On Tue, 5 Dec 2000, Thomas J Savin wrote:

> It could be the stress level in the cities that make for the higher death rate - numerous studies have been performed in the area too.  What do you think?

	--How about stress levels among the Japanese A-bomb victims? Is
that considered?
	In the air pollution treatments, many potential confounding
factors are considered, and some of these would serve as surrogates for
stress -- like population density, % unemployment, % employed in
manufacturing, % employed in farming, etc.(The Pope study is of
Metropolitan areas, not of cities).

> On Wed, 29 Nov 2000 09:34:26  
>  Bernard L Cohen wrote:
> >
> >On Tue, 28 Nov 2000, ruth_weiner wrote:
> >> 
> >> This type of conversion factor is now being applied to inhaled air
> >> pollutants (and this is in fact an application of the LNT theory), which is
> >> quite a stretch, and which I myself do not agree with.
> >> 
> >> An air pollutant is defined in a number of laws and regulations as a
> >> substance other than nitrogen, oxygen, carbon dioxide, water vapor, ozone,
> >> and argon, or a significant quantities of a  substance like CO and some
> >> terpenes that may in very small quantities be constituents of clean air.

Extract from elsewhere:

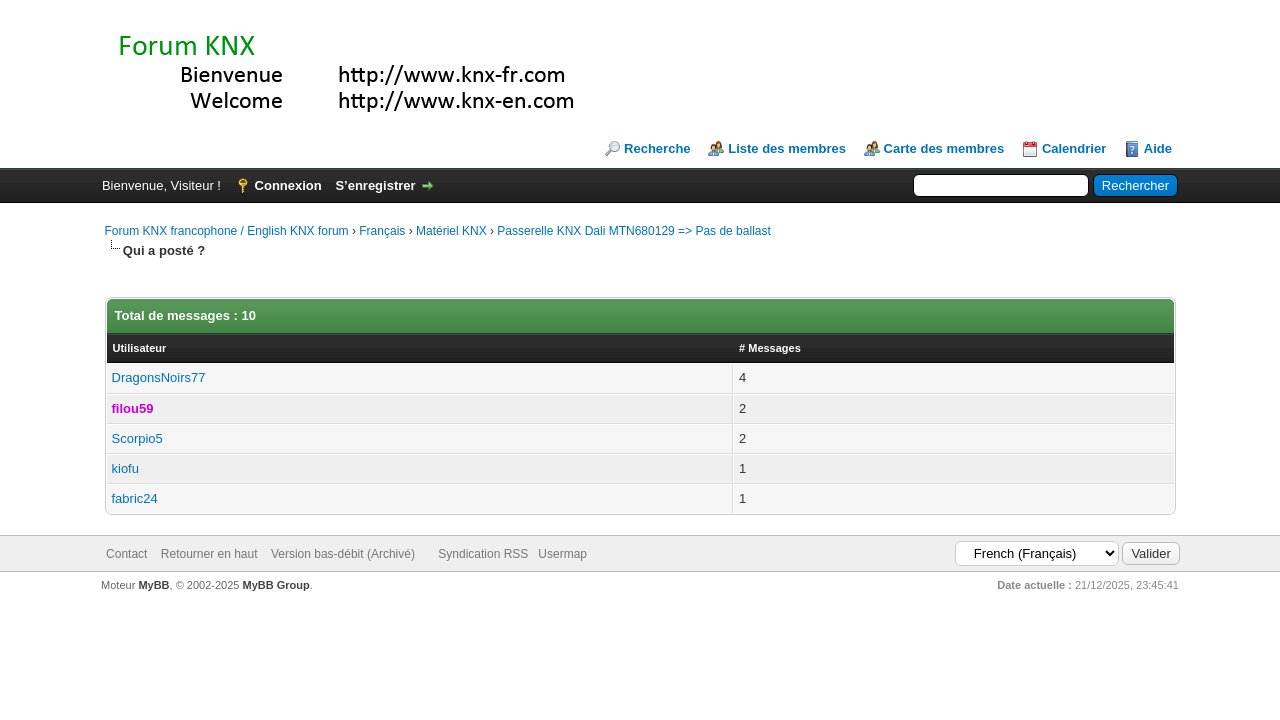 The width and height of the screenshot is (1280, 720). Describe the element at coordinates (1074, 148) in the screenshot. I see `Calendrier` at that location.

> >> Particulate matter is a pollutant whether it comes from a stack, is crustal
> >> dust, or comes from a volcanoic eruption.
> >
> >	--Here I define air pollution as things emitted from fossil fuel
> >burning, with very fine particulate (<1.5 miicron) serving as a surrogate.

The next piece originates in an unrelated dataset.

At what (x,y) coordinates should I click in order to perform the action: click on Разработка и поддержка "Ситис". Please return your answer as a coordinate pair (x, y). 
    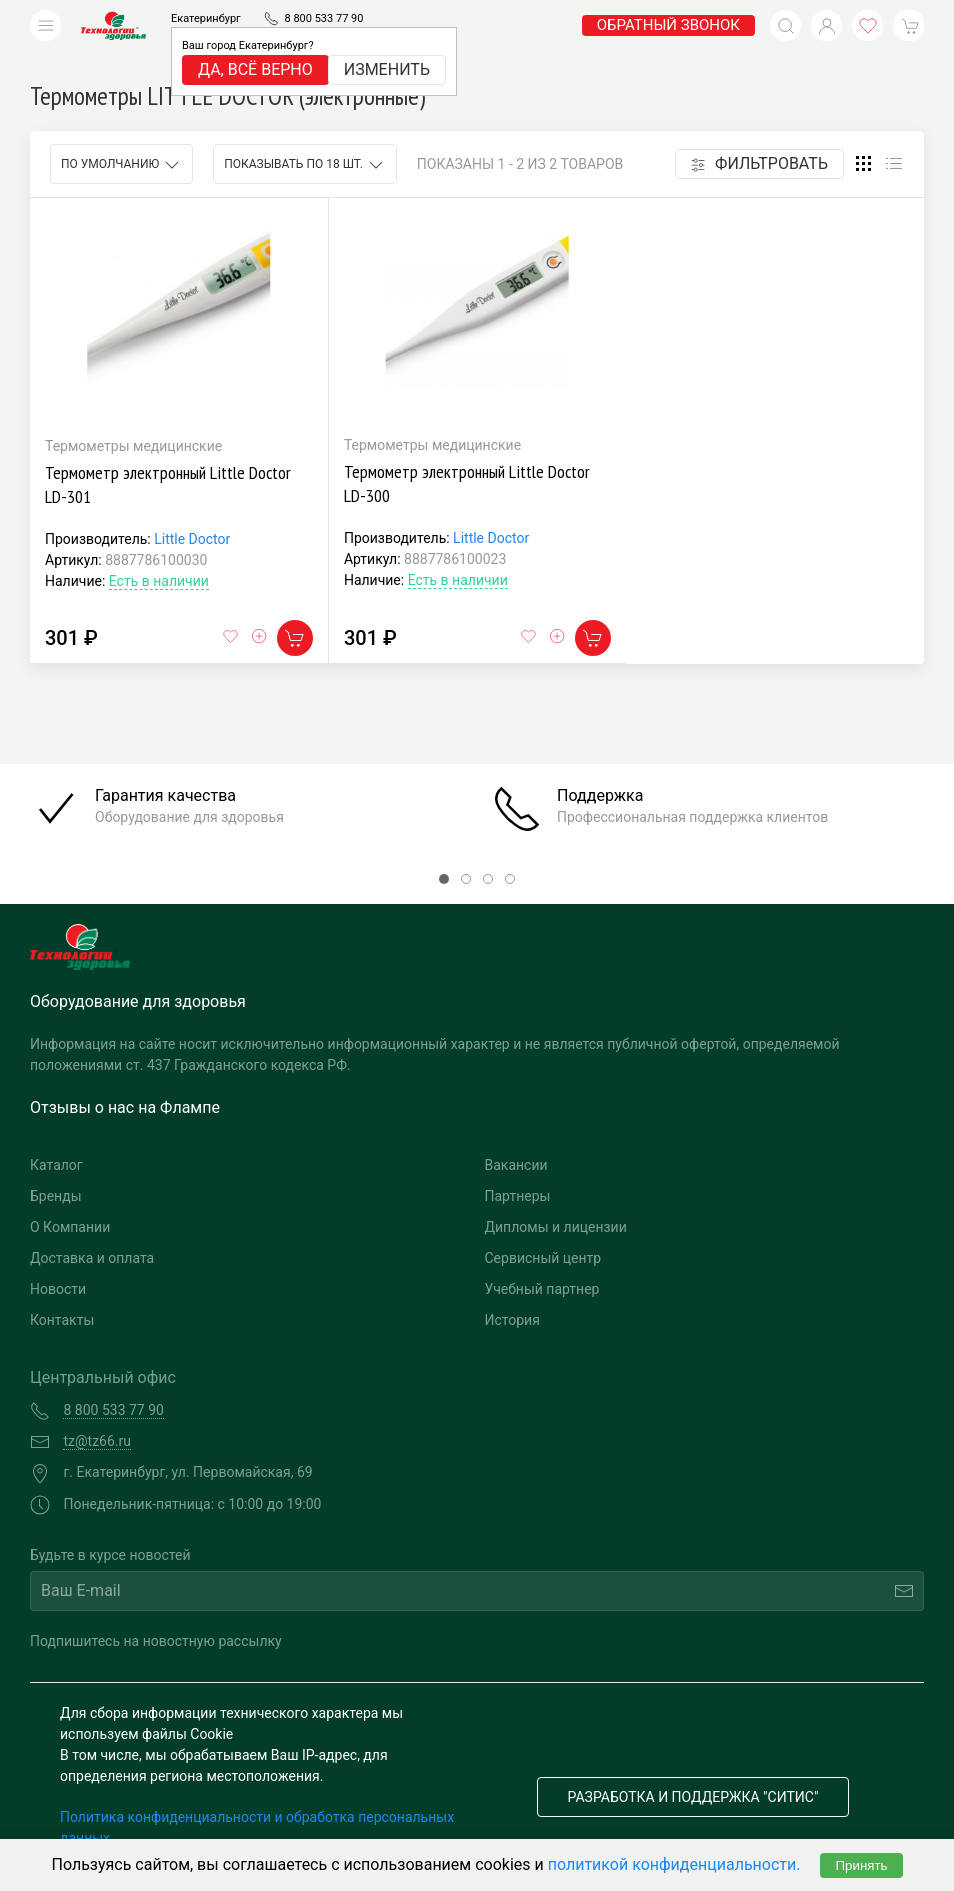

> >How do you explain the fact that there is a statistically robust tendency
> >for areas with high air pollution to have higher mortality rates than
> >areas with low air pollution, after considering other factors that may be
> >relevant? No linear-no threshold assumption is involved; these are
> >straightforward data. Also, how do you explain the fact that in a given
> >city, mortality rates are higher when pollution is higher? Dozens of
> >studies have corroborated these findings.